Terbit
13/8/2022
Diperbarui
13/8/2022

Siti Atikoh, Cucu Kyai Penguat Suami

Buat Ganjar, peran Atik – sapaan karib sang istri – jauh lebih besar dari sekadar istri pejabat. Atik adalah ”paket lengkap” pendamping hidup. Mereka jatuh cinta ketika masa KKN.
Foto: Arsip pribadi

GUBERNUR Jawa Tengah Ganjar Pranowo dan istrinya, Siti Atikoh Supriyanti, hampir setiap pagi menjalani olah raga bersama.  Sambil berolah raga mereka bertegur sapa dengan warga layaknya tetangga. Pasangan itu menikah pada 1999, yang dipertemukan di lokasi KKN UGM 1994.

Saat itu, Ganjar sebagai mahasiswa Fakultas Hukum Angkatan 1987, sedangkan Atikoh adalah mahasiswa Fakultas Teknologi Pertanian Angkatan 1990. Perkawinan mereka dikarunia seorang anak laki-laki, Muhammad Zinedine Alam Ganjar, yang kini kuliah di Fakultas Teknik UGM.

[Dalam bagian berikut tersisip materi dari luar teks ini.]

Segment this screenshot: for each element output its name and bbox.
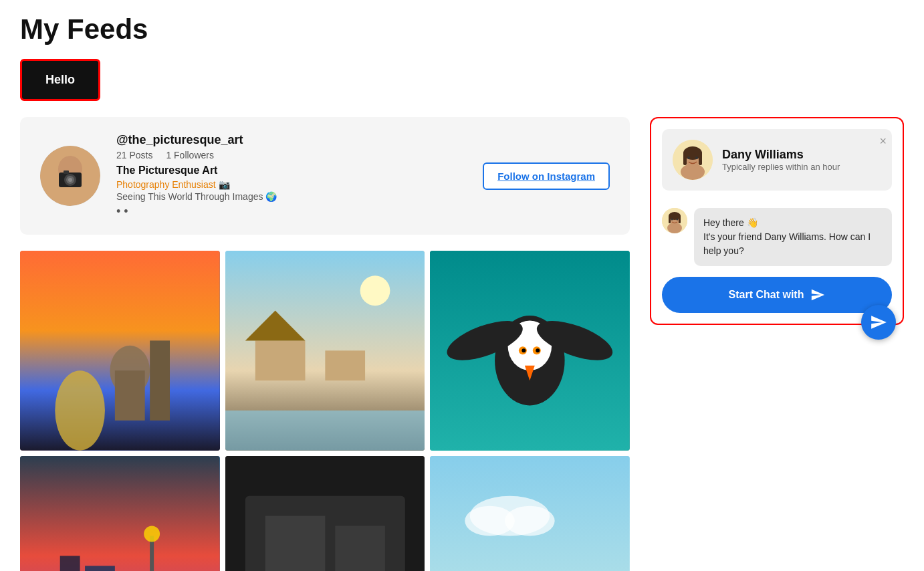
left-column: @the_picturesque_art 21 Posts 1 Follower… (20, 117, 630, 571)
photo-cell-4[interactable] (20, 456, 220, 571)
message-greeting: Hey there 👋 (703, 216, 883, 230)
agent-name: Dany Williams (722, 148, 840, 162)
chat-panel: × (650, 117, 904, 325)
svg-point-52 (695, 156, 698, 159)
svg-rect-30 (20, 456, 220, 571)
svg-point-44 (505, 505, 555, 536)
profile-name: The Picturesque Art (116, 164, 467, 177)
photo-grid (20, 251, 630, 571)
svg-rect-57 (669, 215, 671, 223)
svg-rect-13 (150, 340, 170, 420)
followers-count: 1 Followers (166, 150, 214, 160)
photo-cell-1[interactable] (20, 251, 220, 451)
svg-point-29 (536, 348, 540, 352)
close-button[interactable]: × (879, 134, 887, 148)
posts-count: 21 Posts (116, 150, 152, 160)
page-title: My Feeds (20, 13, 904, 45)
profile-tagline: Seeing This World Through Images 🌍 (116, 191, 467, 202)
chat-bubble-row: Hey there 👋 It's your friend Dany Willia… (662, 208, 892, 266)
svg-point-47 (681, 164, 705, 180)
svg-point-10 (55, 370, 105, 450)
svg-rect-58 (679, 215, 681, 223)
photo-cell-5[interactable] (225, 456, 425, 571)
arrow-decoration (107, 79, 575, 80)
photo-cell-6[interactable] (430, 456, 630, 571)
hello-button[interactable]: Hello (20, 59, 100, 101)
profile-stats: 21 Posts 1 Followers (116, 150, 467, 160)
profile-dots: • • (116, 205, 467, 219)
profile-bio: Photography Enthusiast 📷 (116, 179, 467, 190)
profile-info: @the_picturesque_art 21 Posts 1 Follower… (116, 133, 467, 219)
chat-agent-card: Dany Williams Typically replies within a… (662, 129, 892, 191)
agent-avatar (673, 140, 713, 180)
photo-cell-2[interactable] (225, 251, 425, 451)
agent-status: Typically replies within an hour (722, 162, 840, 172)
svg-rect-32 (60, 556, 80, 571)
agent-header: Dany Williams Typically replies within a… (673, 140, 881, 180)
svg-point-35 (144, 526, 160, 542)
svg-rect-17 (325, 350, 365, 380)
svg-point-59 (671, 219, 673, 221)
follow-instagram-button[interactable]: Follow on Instagram (483, 162, 610, 190)
svg-point-7 (68, 178, 72, 182)
send-icon (810, 288, 825, 302)
svg-rect-8 (64, 170, 69, 174)
main-layout: @the_picturesque_art 21 Posts 1 Follower… (20, 117, 904, 571)
svg-point-51 (687, 156, 690, 159)
svg-point-55 (667, 223, 682, 233)
svg-rect-15 (255, 340, 305, 380)
bubble-avatar (662, 208, 687, 233)
svg-rect-38 (265, 516, 325, 571)
svg-rect-33 (85, 566, 115, 571)
start-chat-button[interactable]: Start Chat with (662, 277, 892, 313)
svg-rect-18 (225, 411, 425, 451)
start-chat-label: Start Chat with (729, 289, 804, 301)
message-body: It's your friend Dany Williams. How can … (703, 230, 883, 258)
profile-avatar (40, 146, 100, 206)
chat-messages: Hey there 👋 It's your friend Dany Willia… (662, 201, 892, 277)
fab-send-icon (870, 314, 887, 331)
svg-point-28 (522, 348, 526, 352)
svg-point-60 (677, 219, 679, 221)
svg-point-19 (360, 275, 390, 306)
chat-bubble-text: Hey there 👋 It's your friend Dany Willia… (694, 208, 892, 266)
svg-rect-39 (335, 526, 385, 571)
photo-cell-3[interactable] (430, 251, 630, 451)
chat-fab-button[interactable] (861, 305, 896, 340)
svg-rect-50 (699, 152, 702, 165)
svg-rect-49 (683, 152, 687, 165)
profile-card: @the_picturesque_art 21 Posts 1 Follower… (20, 117, 630, 235)
svg-line-1 (114, 79, 568, 80)
profile-handle: @the_picturesque_art (116, 133, 467, 147)
hello-section: Hello (20, 59, 904, 101)
agent-info: Dany Williams Typically replies within a… (722, 148, 840, 172)
svg-rect-12 (115, 370, 145, 421)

Bicara tentang Zinedine Alam, Ganjar dan Atik mengaku bangga dengan anak semata wayangnya. Remaja kelahiran 14 Desember 2001 itu juga dikenal sebagai siswa berprestasi. Ia pernah menjuarai kompetisi sains di Korea Selatan 2015. “Dari guru-gurunya, saya tahu Alam kadang juga bandel di sekolah,” kata Ganjar yang selalu datang bersama istri ke sekolah untuk mengambil rapor anaknya.

Bapak, ibu, dan anak sering tampak kompak menghadiri konser musik, pertunjukan seni, dan nonton film di mal. Mereka tidak canggung menyatu dengan penonton lainnya, dan bahkan ikut bernyanyi dan berjingkrak.

Ganjar adalah penggemar musik rock, demikian juga Atikoh dan Alam. Namun ketiganya tetap bisa menikmati alunan musik dangdut, campur sari, dan qasidahan. Tentang jenis musik yang terakhir, bisa dipahami sebab mereka berasal dari keluarga santri.

Atikoh adalah anak dari pasangan Akhmad Musodik Supriyadi  dan Astuti Supriyadi.  Akhmad adalah anak Kyai Hisyam Abdul Karim, pendiri Pondok Pesantren Roudlotus Sholihin di Pedukuhan Sokawera, Desa Kalijaran, Karanganyar, Purbalingga.

Kyai Hisyam adalah ulama besar, yang  pernah menjabat Rais Syuriah PCNU Purbalingga selama tiga periode, (1973-1983). Beliau wafat pada 12 Januari 1989. Saat ini, Pesantren Kalijaran dikelola secara gotong royong oleh keturunannya, termasuk sang cucu, Siti Atikoh.

Ganjar memang tak pernah bertemu Kyai Hisyam. Namun cerita tentang karisma kakek mertua itu sering ia dapat.

Saat mengunjungi rumah warga yang mendapat bantuan RTLH di Banjarnegara, misalnya, Ganjar kaget melihat ada foto Kyai Hisyam di rumah itu. Ketika tahu Ganjar adalah menantu Kyai Hisyam, orang itu langsung memeluk dan menciumi dirinya.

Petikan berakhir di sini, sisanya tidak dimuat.